Rather than passively consuming information in fragments, immersing oneself in a concentrated burst of reading can amplify cross-pollination between ideas. Figures like Bill Gates popularised the practice of "reading vacations," where they consume a diverse range of texts in a short period, allowing insights to remain fresh and interact with one another, like atoms bouncing in motion. But absorbing ideas is only half the process, preserving them is equally essential.
Our brains are amazing at forgetting information. Forgetting is as important as remembering because it protects us from being overwhelmed. For example, remembering not to step on an open manhole might save your life, but remembering what the weather was like on your tenth birthday, doesn't add any value to your life and so your subconscious automatically filters that out. But it also means we lose valuable connections. Of course, it's not only about life and death, our brains also sometimes remember futile details which apparently have no use. Our brains decide what to remember according to 'importance,' and cognitive psychologists note that 'importance' hinges on value, relevance, and repetition.
The German sociologist Niklas Luhmann popularised a method of expanding our memory called the 'zettelkasten' method. To put it simply, the method consists of writing notes on small pieces of paper with a numbering system to be able to link new notes to other notes. Throughout Luhmann's career, he wrote over 70 books and nearly 400 research papers, covering a wide range of topics from art to economics to philosophy. He once said that books would "write themselves" if you had 90,000 notes of various subjects all linked together. This could be one potential method to create an environment in which serendipity could be engineered. Maintaining a digital database of your ideas and personal epiphanies, interconnected through relevance-based hyperlinks, can serve as a modern alternative to the original method.
Crafting a culture of chance
Many workplaces and institutions inadvertently suppress serendipity through compartmentalisation and excessive bureaucracy or secrecy.
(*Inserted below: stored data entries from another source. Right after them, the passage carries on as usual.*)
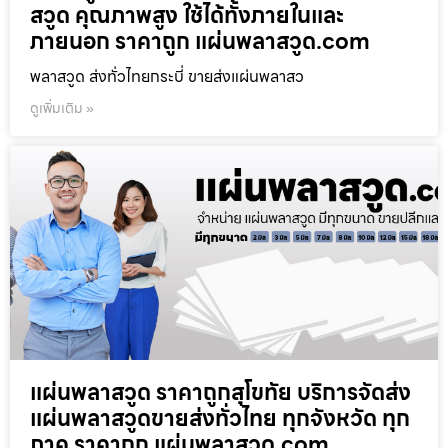
สวูด คุณภาพสูง ใช้ได้ทั้งภายในและ
ภายนอก ราคาถูก แผ่นพลาสวูด.com
พลาสวูด ส่งทั่วไทยกระบี่ ขายส่งแผ่นพลาสว
ดูเพิ่มเติม »
แผ่นพลาสวูด ราคาถูกสุโขทัย บริการจัดส่ง
แผ่นพลาสวูดขายส่งทั่วไทย ทุกจังหวัด ทุก
ภาค ราคาถูก แผ่นพลาสวูด.com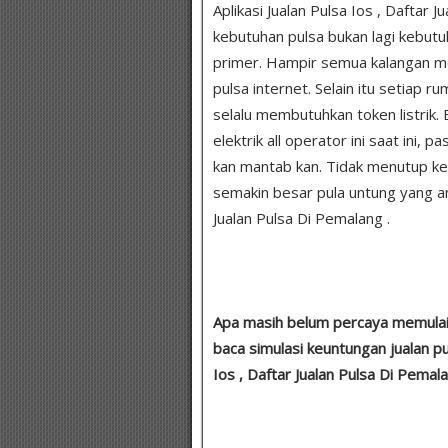
Aplikasi Jualan Pulsa Ios , Daftar 
kebutuhan pulsa bukan lagi kebut
primer. Hampir semua kalangan me
pulsa internet. Selain itu setiap
selalu membutuhkan token listrik. 
elektrik all operator ini saat ini, 
kan mantab kan. Tidak menutup k
semakin besar pula untung yang and
Jualan Pulsa Di Pemalang .
Apa masih belum percaya memulai 
baca simulasi keuntungan jualan pu
Ios , Daftar Jualan Pulsa Di Pemala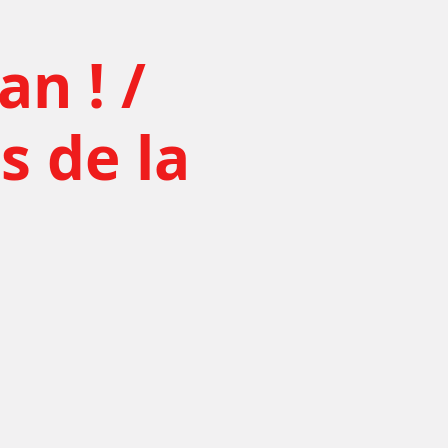
an ! /
s de la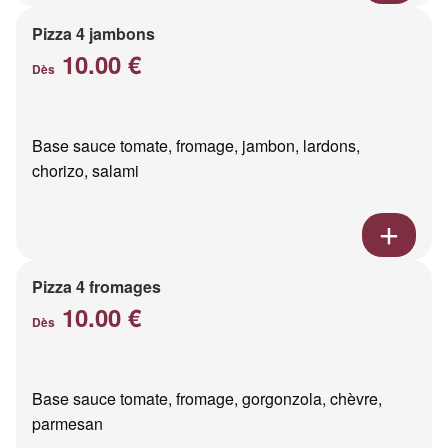
Pizza 4 jambons
10.00 €
Dès
Base sauce tomate, fromage, jambon, lardons,
chorizo, salami
Pizza 4 fromages
10.00 €
Dès
Base sauce tomate, fromage, gorgonzola, chèvre,
parmesan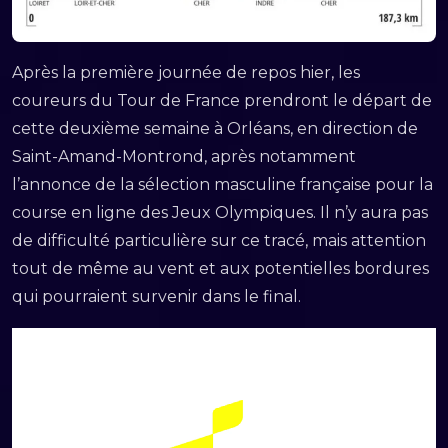
Après la première journée de repos hier, les
coureurs du Tour de France prendront le départ de
cette deuxième semaine à Orléans, en direction de
Saint-Amand-Montrond, après notamment
l’annonce de la sélection masculine française pour la
course en ligne des Jeux Olympiques. Il n’y aura pas
de difficulté particulière sur ce tracé, mais attention
tout de même au vent et aux potentielles bordures
qui pourraient survenir dans le final.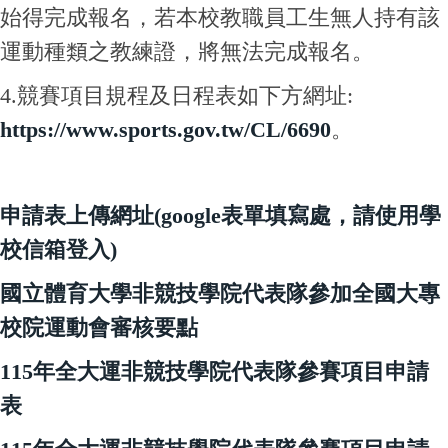
始得完成報名，若本校教職員工生無人持有該
運動種類之教練證，將無法完成報名。
4.競賽項目規程及日程表如下方網址:
https://www.sports.gov.tw/CL/6690
。
申請表上傳網址(google表單填寫處，請使用學
校信箱登入)
國立體育大學非競技學院代表隊參加全國大專
校院運動會審核要點
115年全大運非競技學院代表隊參賽項目申請
表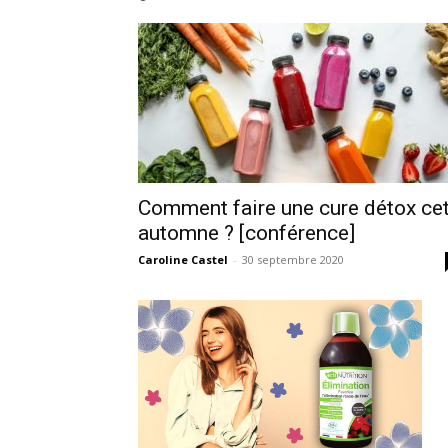
Comment faire une cure détox ce
automne ? [conférence]
Caroline Castel
-
30 septembre 2020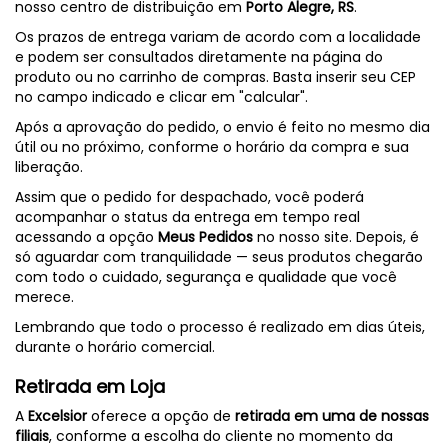
nosso centro de distribuição em
Porto Alegre, RS
.
Os prazos de entrega variam de acordo com a localidade
e podem ser consultados diretamente na página do
produto ou no carrinho de compras. Basta inserir seu CEP
no campo indicado e clicar em "calcular".
Após a aprovação do pedido, o envio é feito no mesmo dia
útil ou no próximo, conforme o horário da compra e sua
liberação.
Assim que o pedido for despachado, você poderá
acompanhar o status da entrega em tempo real
acessando a opção
Meus Pedidos
no nosso site. Depois, é
só aguardar com tranquilidade — seus produtos chegarão
com todo o cuidado, segurança e qualidade que você
merece.
Lembrando que todo o processo é realizado em dias úteis,
durante o horário comercial.
Retirada em Loja
A
Excelsior
oferece a opção de
retirada em uma de nossas
filiais
, conforme a escolha do cliente no momento da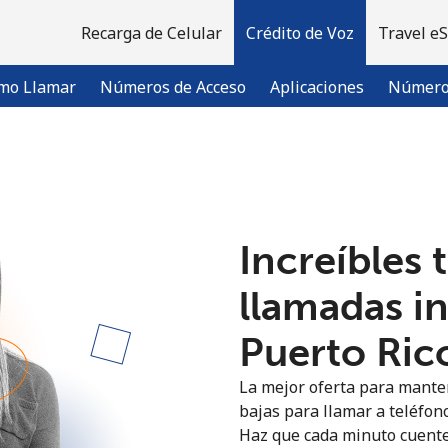
Recarga de Celular
Crédito de Voz
Travel e
mo Llamar
Números de Acceso
Aplicaciones
Número 
¡Bienvenido!
Increíbles 
¿Ya tienes una cuenta?
Inicia sesión →
llamadas i
Regístrate con
Puerto Rico
La mejor oferta para manten
bajas para llamar a teléfono
Haz que cada minuto cuente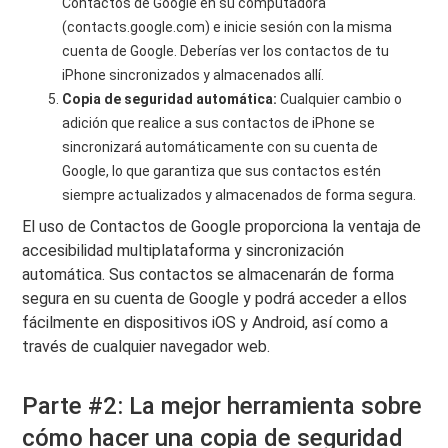
Contactos de Google en su computadora
(contacts.google.com) e inicie sesión con la misma
cuenta de Google. Deberías ver los contactos de tu
iPhone sincronizados y almacenados allí.
Copia de seguridad automática:
Cualquier cambio o
adición que realice a sus contactos de iPhone se
sincronizará automáticamente con su cuenta de
Google, lo que garantiza que sus contactos estén
siempre actualizados y almacenados de forma segura.
El uso de Contactos de Google proporciona la ventaja de
accesibilidad multiplataforma y sincronización
automática. Sus contactos se almacenarán de forma
segura en su cuenta de Google y podrá acceder a ellos
fácilmente en dispositivos iOS y Android, así como a
través de cualquier navegador web.
Parte #2: La mejor herramienta sobre
cómo hacer una copia de seguridad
Traditional innovation systems or closed R&D labs, aim to protect ideas but end up isolating them from the broader networks that could help them grow. Serendipity thrives on openness and exchange. Encouraging cross-departmental collaboration, mixing diverse expertise within teams, and sharing ideas freely across different teams can lead to unexpected innovations with real value for the organisation.
Many forward-thinking companies, including IBM, P&G, and Nike have applied this logic. Nike's GreenXchange initiative, for instance, publicly released hundreds of eco-friendly patents under Creative Commons licenses, inviting other industries to adapt them. In essence, open innovation platforms replicate the evolutionary principle of repurposing, where discarded or idle ideas find new life in unexpected contexts.
Serendipity, ultimately, is a product of the environments we create and the attention we choose to give. In giving our ideas room to roam and meet in unforeseen ways, we invite the world to answer us, often with the very clarity we had been chasing all along.